HTTP may be stateless, but the TCP connection isn't. The purpose for my firewall in front of my web server is that if you get on the box, or can somehow try to initiate an external connection (e.g. SQL injection), you will not be able to do so. My web server will only respond with return HTTP traffic if the session has already been initiated. You can't make any outbound connections from it no matter what your source port is. How is a simple ACL allowing anything from 80 outbound secure?
> All the talk of exfiltration via a covert channel is irrelevant, given that a) when
> the httpd on the server stops responding, that's a big giveaway that there's a
> problem, and b) that if the attacker is in control of a remote host to which he
> wishes to exfiltrate data, he can simply initiate an inbound connection and
> then generate the appropriate outbound responses, since he's effectively in
> charge of both ends of the connection, and c) there're far easier and less
> visible/onerous ways to exfiltrate data, anyways.
Which is why we have security in depth. The old "there are 10 ways to do it anyway so why bother" argument just don't hold water for me. My above response could easily obviate 5 of those ways, so there is value add. Your stance of "irrelevant" and "unnecessary" and other superlative postures is far too heavy handed in my opinion - and just because ops likes something doesn't mean it has anything to do with security. I'm not sure who you are talking to, but no one in my org ever considers a firewall a security panacea, nor any single technology for that matter.
>
> There are no stateful firewalls emplaced in front of the extremely popular
> servers/services accessed by gazillions of Internet users on a daily basis - at
> least, the ones that stay up, heh. And every time I get a call from someone
> screaming 'the IDC and everything in it is down', it's because there's an
> unnecessary stateful firewall fronting the whole thing, and it's trivially easy
> for an attacker with even a very small botnet to take down said stateful
> firewall with programmatically-generated attack traffic which will conform to
> all the firewall rules and 'inspectors' and whatnot, but which will fill up the
> firewall state-tables, crowd out legitimate traffic, and eventually cause said
> firewall to fall over.
Of course there are firewalls in front of some of these services, and if it is trivial for someone with a small bot to take down the firewall, then someone is not doing their job.

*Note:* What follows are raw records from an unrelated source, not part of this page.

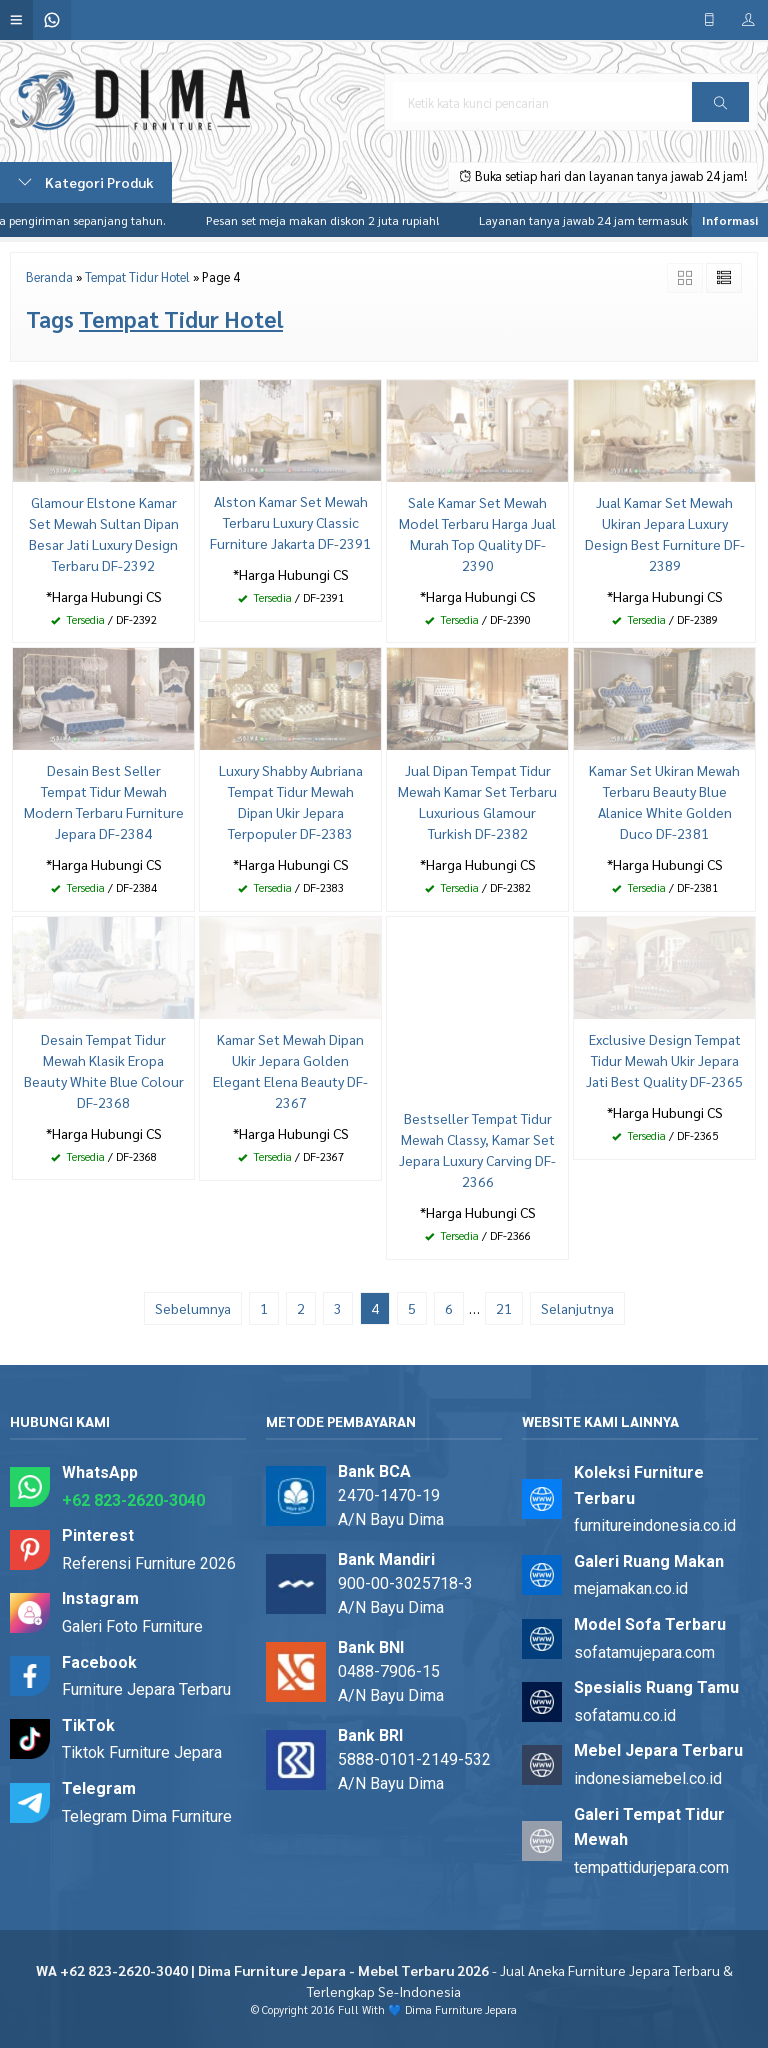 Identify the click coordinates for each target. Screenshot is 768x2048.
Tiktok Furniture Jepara (142, 1752)
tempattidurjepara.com (651, 1867)
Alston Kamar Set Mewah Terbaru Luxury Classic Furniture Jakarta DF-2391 (290, 522)
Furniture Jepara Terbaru (146, 1689)
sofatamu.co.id (625, 1715)
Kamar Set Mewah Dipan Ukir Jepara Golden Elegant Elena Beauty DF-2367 (290, 1070)
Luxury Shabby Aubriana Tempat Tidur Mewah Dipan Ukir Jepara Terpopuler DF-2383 (291, 801)
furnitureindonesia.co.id (655, 1525)
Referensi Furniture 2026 (149, 1563)
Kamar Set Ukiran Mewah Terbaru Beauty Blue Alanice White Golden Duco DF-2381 (664, 801)
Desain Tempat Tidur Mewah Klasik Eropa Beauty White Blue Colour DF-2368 (104, 1070)
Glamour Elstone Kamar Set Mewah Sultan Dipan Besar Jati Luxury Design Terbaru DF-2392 (104, 533)
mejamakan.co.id (631, 1588)
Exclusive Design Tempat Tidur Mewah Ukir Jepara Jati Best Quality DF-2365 (664, 1060)
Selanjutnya (577, 1308)
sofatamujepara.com (644, 1652)
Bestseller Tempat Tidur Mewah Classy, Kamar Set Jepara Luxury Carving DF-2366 (477, 1149)
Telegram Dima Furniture (147, 1816)
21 (504, 1308)
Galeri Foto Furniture (132, 1626)
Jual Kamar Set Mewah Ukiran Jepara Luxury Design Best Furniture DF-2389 (665, 533)
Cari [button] (721, 109)
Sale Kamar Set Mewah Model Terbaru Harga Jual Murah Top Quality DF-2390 (477, 533)
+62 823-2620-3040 (133, 1500)
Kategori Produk (86, 182)
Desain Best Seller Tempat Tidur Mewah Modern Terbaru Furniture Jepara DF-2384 (104, 801)
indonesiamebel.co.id (648, 1778)
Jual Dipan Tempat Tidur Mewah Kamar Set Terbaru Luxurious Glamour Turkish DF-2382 (477, 801)
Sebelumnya (193, 1308) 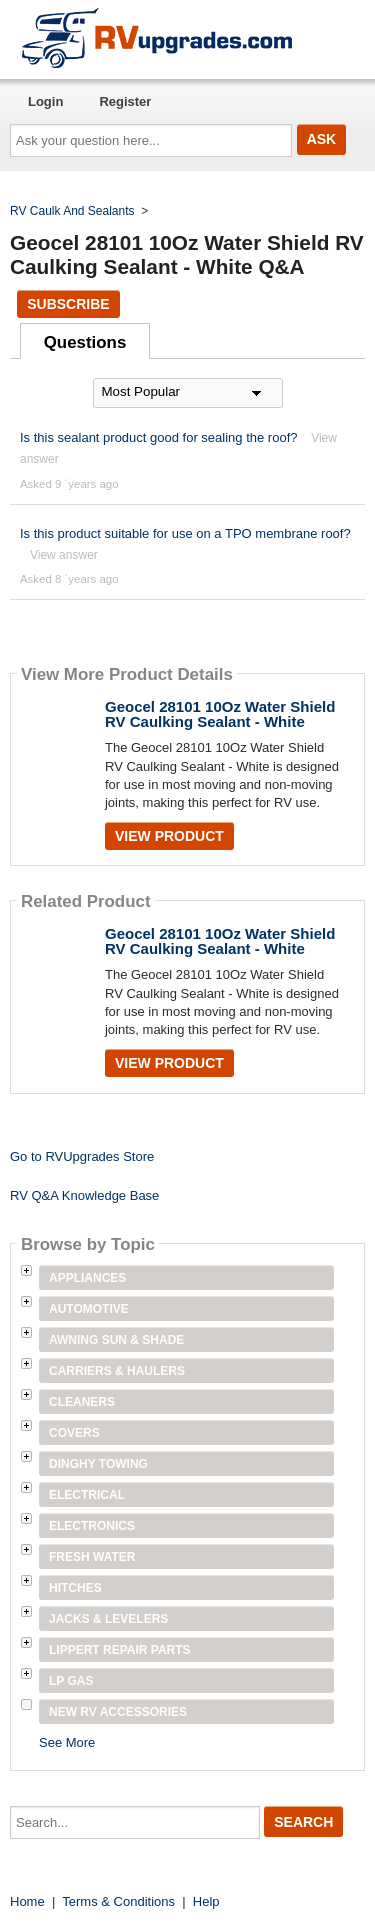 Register (125, 101)
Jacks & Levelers (108, 1619)
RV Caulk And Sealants (72, 211)
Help (206, 1901)
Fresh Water (92, 1557)
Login (45, 101)
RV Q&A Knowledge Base (84, 1195)
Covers (74, 1433)
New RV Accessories (118, 1712)
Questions (85, 342)
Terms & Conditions (118, 1901)
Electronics (92, 1526)
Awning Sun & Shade (116, 1340)
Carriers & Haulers (117, 1371)
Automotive (89, 1309)
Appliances (87, 1278)
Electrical (87, 1495)
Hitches (75, 1588)
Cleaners (82, 1402)
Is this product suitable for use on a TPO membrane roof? (185, 533)
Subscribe (68, 304)
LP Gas (71, 1681)
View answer (64, 555)
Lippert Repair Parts (120, 1650)
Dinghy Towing (98, 1464)
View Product (169, 836)
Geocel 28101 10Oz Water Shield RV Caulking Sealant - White (220, 714)
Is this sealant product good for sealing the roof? (159, 437)
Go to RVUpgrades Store (82, 1156)
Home (27, 1901)
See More (67, 1742) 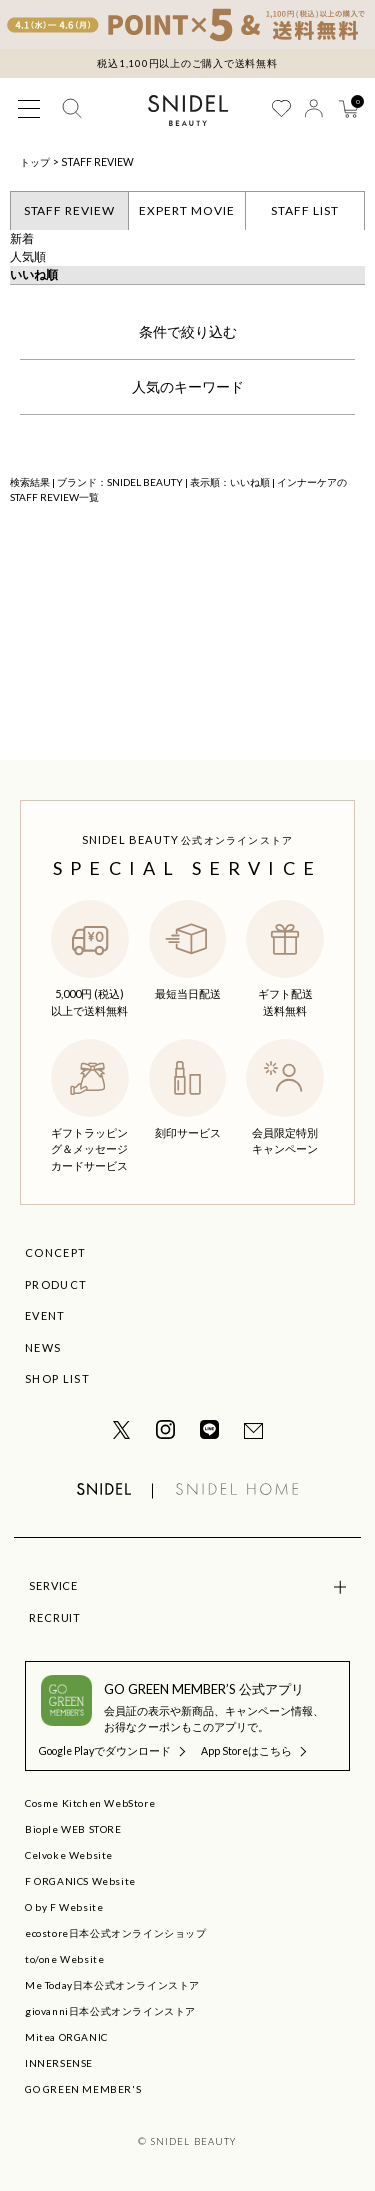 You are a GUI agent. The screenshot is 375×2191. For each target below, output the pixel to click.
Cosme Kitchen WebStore (90, 1803)
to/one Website (64, 1959)
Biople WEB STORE (73, 1829)
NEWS (43, 1347)
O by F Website (64, 1907)
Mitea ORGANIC (66, 2037)
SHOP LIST (57, 1378)
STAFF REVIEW (97, 162)
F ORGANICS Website (80, 1881)
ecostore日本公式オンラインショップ (116, 1933)
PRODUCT (56, 1284)
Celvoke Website (69, 1855)
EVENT (45, 1315)
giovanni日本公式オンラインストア (110, 2011)
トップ (35, 162)
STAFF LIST (305, 210)
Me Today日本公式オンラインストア (112, 1985)
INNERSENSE (59, 2063)
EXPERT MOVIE (187, 210)
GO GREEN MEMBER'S (83, 2089)
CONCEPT (55, 1252)
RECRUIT (55, 1617) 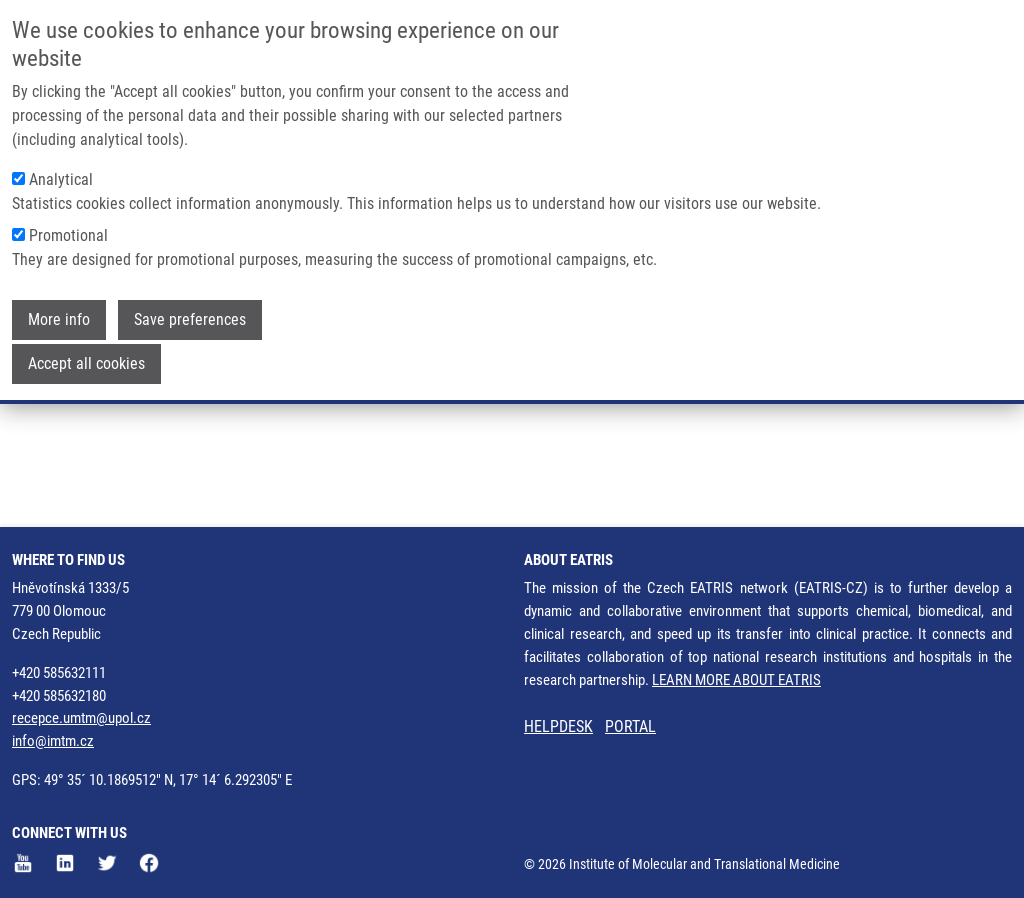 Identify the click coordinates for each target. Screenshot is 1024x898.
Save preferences (190, 316)
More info (59, 316)
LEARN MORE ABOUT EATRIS (736, 680)
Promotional (68, 232)
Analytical (61, 176)
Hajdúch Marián (162, 411)
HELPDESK (558, 726)
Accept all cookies (86, 360)
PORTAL (630, 726)
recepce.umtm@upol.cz (81, 718)
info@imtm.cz (53, 741) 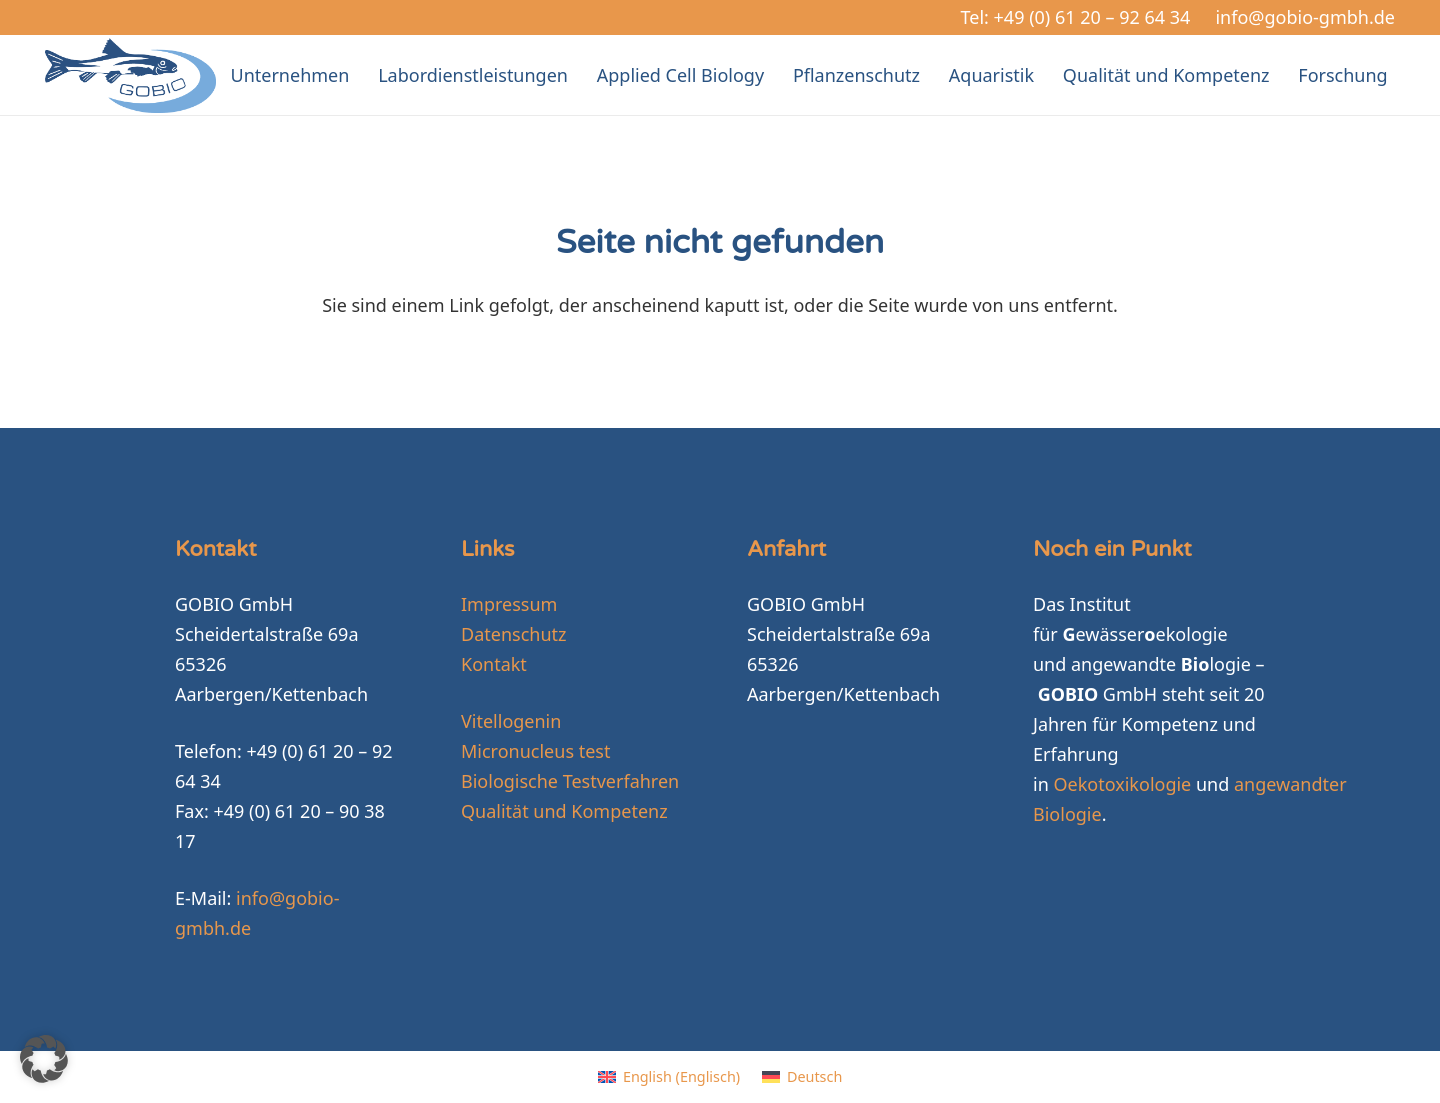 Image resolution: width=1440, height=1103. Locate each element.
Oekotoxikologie (1122, 784)
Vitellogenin (511, 721)
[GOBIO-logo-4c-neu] (130, 75)
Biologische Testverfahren (570, 781)
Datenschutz (513, 634)
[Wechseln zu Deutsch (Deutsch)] (802, 1076)
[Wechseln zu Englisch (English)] (669, 1076)
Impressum (509, 604)
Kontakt (494, 664)
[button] (44, 1059)
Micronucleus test (535, 751)
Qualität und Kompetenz (564, 811)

> Stateful firewalls make perfect sense in front of endpoint networks
> comprised of client machines which shouldn't receive unsolicited connections
> across some defined policy boundary. They make no sense in front of
> servers, but folks have been conditioned to think that firewalls are some kind
> of universal security panacea. Which is especially ironic in the context of this
> thread, given that Sony have publicly stated that their servers were in fact
> exploited by traffic which passed straight through their stateful firewalls.
The fact that someone was able to navigate through firewalls speaks to the configuration, not the technology. Sony actually said they didn't have firewalls, and only had ACLs, so you're point is lost there, I think.